The woman was in a great summer hotel where extravagances of all sorts
are in vogue, and it had been her latest game to call with her lute-like
voice over the phone to three of her men friends who had wooed her
the strongest, daring them all to come to her at once, promising to fly
with the one who reached her first, but if none reached her before
morning dawned she remained as she was and laughed at them all.
Laurence Shafton had closed with the challenge at once and given orders
for his car to be ready to start in ten minutes. From a southern city
about an equal distance from the lady, one Percy Emerson, of the
Wellington-Emersons, started about the same time, leaving a trail of
telegrams and phone messages to be sent after his departure. The third
man, Mortimer McMarter, a hot-headed, hot-blooded scot, had started with
the rest, for the lady knew her lovers well, and not one would refuse;
but he was lying dead at a wayside inn with his car a heap of litter
outside from having collided with a truck that was minding its own
business and giving plenty of room to any sane man. This one was not
sane. But of this happening not even the lady knew as yet, for Mortimer
McMarter was not one to leave tales behind him when he went out of
life, and the servants who had sent his messages were far away.
The clock in the car showed nearly twelve and the way was long ahead.
But he would make it before the dawn. He must. He stepped on the
accelerator and shot round a curve. A dizzy precipice yawned at his
side. He took another pull at the flask he carried and shot on wildly
through the night. Then suddenly he ground on his brakes, the machine
twisted and snarled like an angry beast and came to a stand almost into
the arms of a barricade across the road. The young man hurled out an
oath, and leaned forward to look, his eyes almost too blood-shot and
blurred to read: "DETOUR to Sabbath Valley!"

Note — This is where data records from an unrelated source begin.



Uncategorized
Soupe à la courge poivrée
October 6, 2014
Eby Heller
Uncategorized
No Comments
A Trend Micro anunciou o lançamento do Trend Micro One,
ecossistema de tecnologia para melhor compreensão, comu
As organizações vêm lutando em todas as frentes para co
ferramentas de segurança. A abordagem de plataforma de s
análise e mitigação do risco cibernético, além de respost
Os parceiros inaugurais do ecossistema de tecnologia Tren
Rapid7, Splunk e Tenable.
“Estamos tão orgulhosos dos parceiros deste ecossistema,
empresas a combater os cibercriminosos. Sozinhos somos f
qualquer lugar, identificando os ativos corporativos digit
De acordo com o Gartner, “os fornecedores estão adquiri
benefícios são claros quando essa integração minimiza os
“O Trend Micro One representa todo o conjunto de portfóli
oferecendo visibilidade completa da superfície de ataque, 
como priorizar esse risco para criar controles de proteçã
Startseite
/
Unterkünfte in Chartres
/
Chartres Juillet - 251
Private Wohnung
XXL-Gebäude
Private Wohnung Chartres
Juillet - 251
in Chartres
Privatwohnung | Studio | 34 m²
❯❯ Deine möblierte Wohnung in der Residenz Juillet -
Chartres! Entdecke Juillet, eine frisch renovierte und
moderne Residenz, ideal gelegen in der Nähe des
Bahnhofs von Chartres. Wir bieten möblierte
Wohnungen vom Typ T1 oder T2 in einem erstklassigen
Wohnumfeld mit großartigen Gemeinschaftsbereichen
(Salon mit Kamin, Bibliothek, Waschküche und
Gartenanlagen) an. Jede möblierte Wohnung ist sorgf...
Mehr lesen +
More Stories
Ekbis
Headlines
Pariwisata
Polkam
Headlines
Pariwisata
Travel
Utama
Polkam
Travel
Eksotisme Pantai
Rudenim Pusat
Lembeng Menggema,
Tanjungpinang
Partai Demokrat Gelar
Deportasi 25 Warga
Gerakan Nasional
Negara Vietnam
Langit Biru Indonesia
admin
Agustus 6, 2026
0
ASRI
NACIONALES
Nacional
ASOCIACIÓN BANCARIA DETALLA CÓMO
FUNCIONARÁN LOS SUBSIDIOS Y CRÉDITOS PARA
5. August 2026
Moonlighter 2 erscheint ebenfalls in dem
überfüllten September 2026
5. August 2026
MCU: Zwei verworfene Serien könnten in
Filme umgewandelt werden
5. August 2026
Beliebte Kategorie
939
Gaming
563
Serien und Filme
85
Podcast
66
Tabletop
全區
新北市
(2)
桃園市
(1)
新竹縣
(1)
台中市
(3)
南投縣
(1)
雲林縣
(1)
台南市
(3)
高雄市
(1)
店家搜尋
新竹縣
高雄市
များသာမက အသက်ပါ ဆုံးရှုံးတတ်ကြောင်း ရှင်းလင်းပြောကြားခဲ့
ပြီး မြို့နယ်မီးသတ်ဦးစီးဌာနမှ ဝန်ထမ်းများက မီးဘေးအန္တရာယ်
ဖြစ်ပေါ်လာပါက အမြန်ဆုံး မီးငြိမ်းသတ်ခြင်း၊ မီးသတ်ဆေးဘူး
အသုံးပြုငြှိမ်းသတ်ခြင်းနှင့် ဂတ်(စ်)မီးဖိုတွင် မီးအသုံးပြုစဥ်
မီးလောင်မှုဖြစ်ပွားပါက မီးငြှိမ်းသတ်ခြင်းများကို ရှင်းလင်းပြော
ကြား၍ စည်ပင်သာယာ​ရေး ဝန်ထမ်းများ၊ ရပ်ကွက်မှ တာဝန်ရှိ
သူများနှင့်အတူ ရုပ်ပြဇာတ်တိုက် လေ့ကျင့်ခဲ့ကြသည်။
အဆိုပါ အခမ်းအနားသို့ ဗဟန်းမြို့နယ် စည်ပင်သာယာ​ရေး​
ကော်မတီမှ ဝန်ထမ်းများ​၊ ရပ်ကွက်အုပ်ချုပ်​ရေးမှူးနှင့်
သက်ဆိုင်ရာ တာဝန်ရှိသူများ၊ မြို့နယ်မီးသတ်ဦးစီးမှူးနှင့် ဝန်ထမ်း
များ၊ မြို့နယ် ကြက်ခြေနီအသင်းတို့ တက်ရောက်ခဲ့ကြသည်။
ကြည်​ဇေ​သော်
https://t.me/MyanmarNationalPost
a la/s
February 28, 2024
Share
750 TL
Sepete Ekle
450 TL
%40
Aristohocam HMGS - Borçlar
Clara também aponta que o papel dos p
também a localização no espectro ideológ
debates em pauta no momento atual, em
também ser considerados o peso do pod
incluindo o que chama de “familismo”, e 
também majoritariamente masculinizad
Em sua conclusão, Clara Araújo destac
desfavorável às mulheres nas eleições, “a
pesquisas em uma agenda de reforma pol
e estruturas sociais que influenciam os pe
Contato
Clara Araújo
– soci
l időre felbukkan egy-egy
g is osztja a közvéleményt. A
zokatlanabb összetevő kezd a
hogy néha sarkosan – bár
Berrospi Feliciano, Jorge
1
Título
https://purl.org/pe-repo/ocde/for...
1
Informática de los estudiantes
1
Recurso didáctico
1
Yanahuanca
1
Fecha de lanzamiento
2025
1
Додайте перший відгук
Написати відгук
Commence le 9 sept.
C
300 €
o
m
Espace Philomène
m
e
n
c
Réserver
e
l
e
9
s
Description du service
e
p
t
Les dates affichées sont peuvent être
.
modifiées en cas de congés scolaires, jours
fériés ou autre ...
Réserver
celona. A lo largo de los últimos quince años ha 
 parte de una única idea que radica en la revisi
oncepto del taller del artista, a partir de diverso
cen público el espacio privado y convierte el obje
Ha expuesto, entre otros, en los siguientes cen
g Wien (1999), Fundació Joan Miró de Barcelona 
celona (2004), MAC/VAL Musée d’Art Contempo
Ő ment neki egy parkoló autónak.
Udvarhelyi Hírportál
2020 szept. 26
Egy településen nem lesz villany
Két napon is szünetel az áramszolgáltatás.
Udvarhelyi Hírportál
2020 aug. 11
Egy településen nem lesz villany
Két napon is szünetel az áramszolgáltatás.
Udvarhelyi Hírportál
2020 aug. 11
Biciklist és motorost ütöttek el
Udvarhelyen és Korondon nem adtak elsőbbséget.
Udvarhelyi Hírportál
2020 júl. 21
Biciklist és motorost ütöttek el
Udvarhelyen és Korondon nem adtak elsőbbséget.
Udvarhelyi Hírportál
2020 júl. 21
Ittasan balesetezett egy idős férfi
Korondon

He laughed aloud. "Sabbath Valley!" He swore and laughed again, then
looked down the way the rude arrow pointed, "Well, I like that! Sabbath
Valley. That'll be a good joke to tell, but I'll make it yet or land in
hell--!" He started his car and twisted it round to the rougher road,
feeling the grind of the broken glass that strewed the way. Billy had
done his work thoroughly, and anticipated well what would happen. But
those tires were costly affairs. They did not yield to the first cut
that came, and the expensive car built for racing on roads as smooth as
glass bumped and jogged down into the ruts and started toward Sabbath
Valley, with the driver pulling again at his almost empty flask, and
swaying giddily in his seat. Half a mile farther down the mountain, the
car gave a gasp, like the flitting soul of a dying lion, and came with
sudden grinding breaks to a dead stop in the heart of a deep wood.